### About this task
In the data below, reproduce everything exactly except the images.

──────── Given data

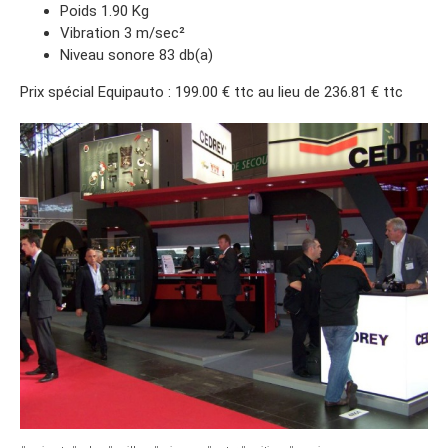
Poids 1.90 Kg
Vibration 3 m/sec²
Niveau sonore 83 db(a)
Prix spécial Equipauto : 199.00 € ttc au lieu de 236.81 € ttc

────────────────

### Written solution
Poids 1.90 Kg
Vibration 3 m/sec²
Niveau sonore 83 db(a)
Prix spécial Equipauto : 199.00 € ttc au lieu de 236.81 € ttc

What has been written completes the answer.